Nachruf Gerhard "Hartl" Griesenauer

Es ist einfach nicht begreifbar. Am frühen Sonntag-Nachmittag erreichte uns die Nachricht, dass unser allseits beliebter Trainer Gerhard "Hartl" Griesenauer die Augen für immer geschlossen hat. Völlig unerwartet hat dich eine höhere Kraft beim Sport zu sich berufen. Tage zuvor hast du noch gestrotzt vor Eifer, um den FC Zeltweg im Frühjahr wieder ein Stück weiter nach vorne zu bringen. Unsere Aufgabe ist es nun, das alles auch zu realisieren. Lieber "Hartl" - du bleibst uns immer in Erinnerung.


Nachruf Gerhard "Hartl" Griesenauer

Die Nachricht vom plötzlichen Ableben von Gerhard Griesenauer (63) war ein Schock in der Murtaler Fußballszene. 

"Hartl" Griesenauer begann seine Fußballer-Karriere 1965 in der Schülermannschaft des WSV Fohnsdorf.

Bereits mit 16 Jahren erhielt er Einsätze in der damaligen Regionalliga-Kampfmannschaft um Hollerer, Roskam, Lex, Trampitsch, Macher, Haag & Co.

Transfer zum GAK

Der Erstligist unter dem damaligen Trainer Hermann Stessl wurde auf das Talent aus dem Murtal aufmerksam und lotste Griesenauer im Jahre 1975 nach Graz.

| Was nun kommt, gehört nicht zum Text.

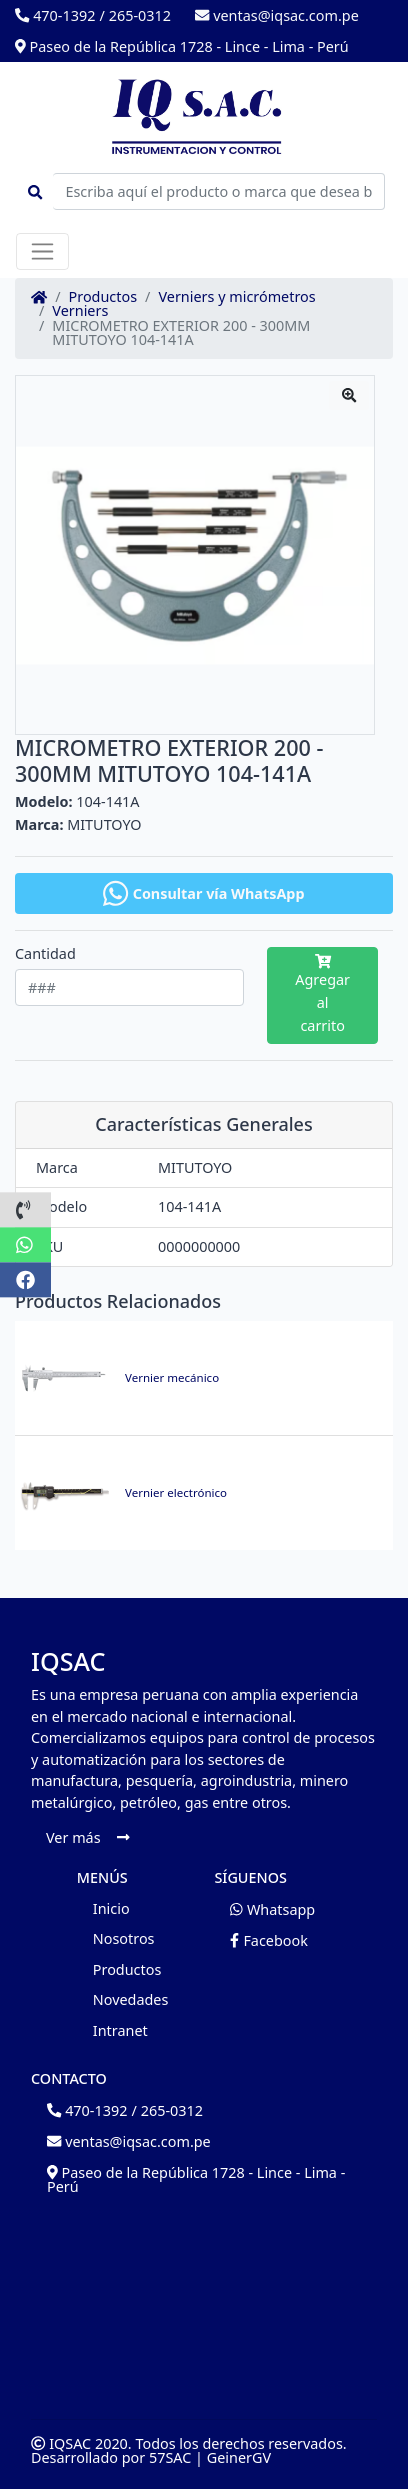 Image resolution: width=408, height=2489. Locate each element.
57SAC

Nach seinem dreijährigen Gastspiel bei den "Rotjacken" in der höchsten österreichischen Spielklasse - im Team der Grazer war neben Koleznik, Marko, Zuenelli, 

Losch, Kirisits, Binder etc. auch der Fohnsdorfer Vereinskamerad Franz Wehr aktiv - folgten Stationen in Kapfenberg, eine kurzzeitige Rückkehr zum FC Fohnsdorf,

bei Red Star Knittelfeld, Rot Weiß Knittelfeld und dem WSV Zeltweg, wo "Hartl" zumeist gemeinsam mit seinem Bruder "Jimmy" - der als Torhüter die Gegner

verzweifeln ließ - im Mittelfeld als Regisseur und Einfädler glänzte.

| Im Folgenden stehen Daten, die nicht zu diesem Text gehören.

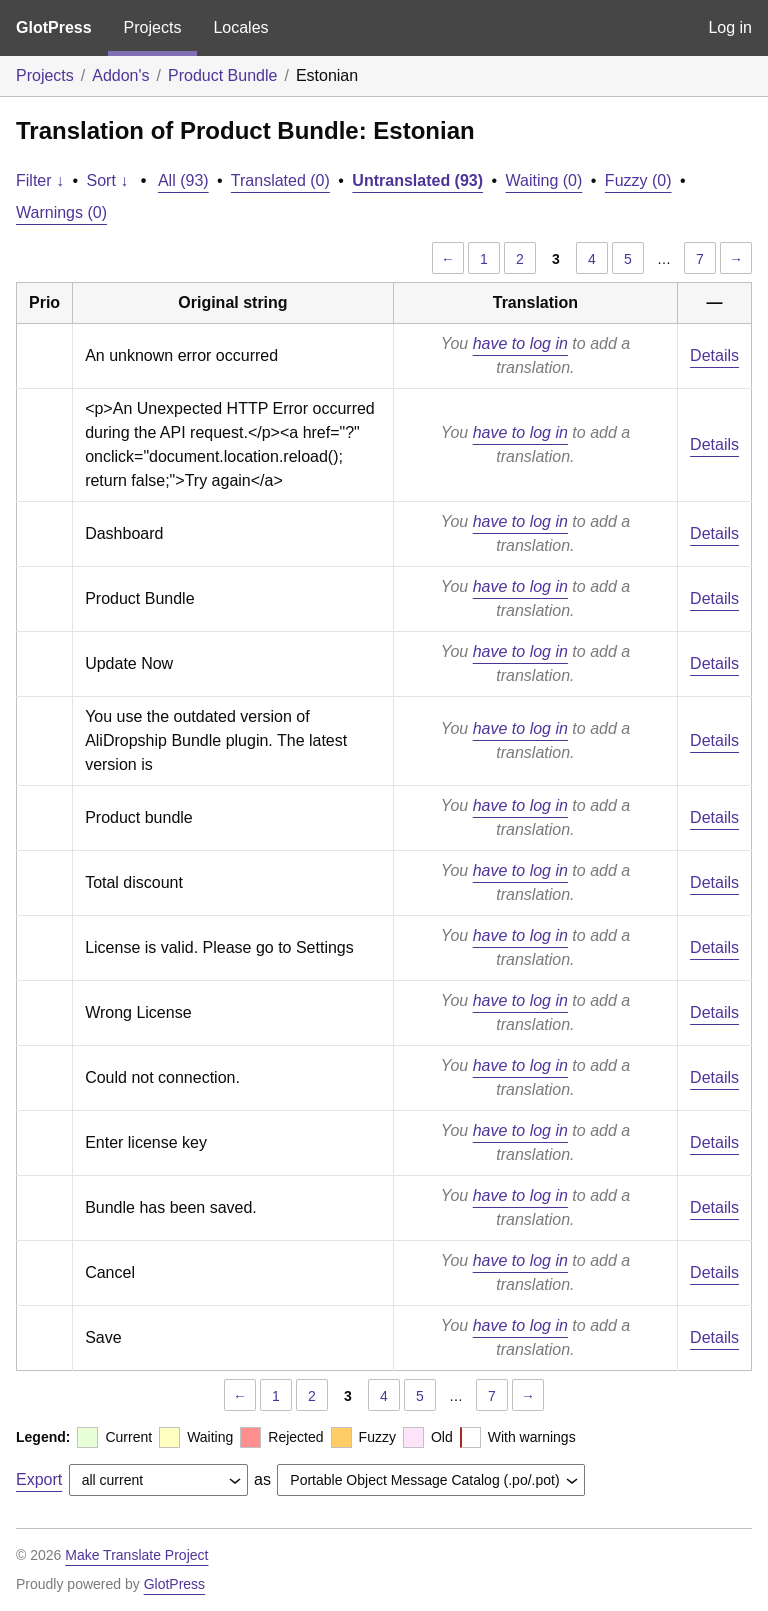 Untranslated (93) (417, 180)
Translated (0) (280, 180)
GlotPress (54, 27)
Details (714, 355)
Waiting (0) (544, 180)
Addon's (120, 75)
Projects (153, 27)
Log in (730, 27)
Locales (240, 27)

Gerhard Griesenauer durfte sich zudem über Einberufungen in das österreichische U21-Nationalteam und in die österreichische Heeres-Nationalmannschaft freuen.

Seine Fußballer-Karriere ließ Griesenauer als Spielertrainer beim SW Aichdorf ausklingen. Danach widmete er sich - neben seinem Zivilberuf als Exekutivbeamter

am Gendarmerieposten in Fohnsdorf - ganz dem Trainergeschäft.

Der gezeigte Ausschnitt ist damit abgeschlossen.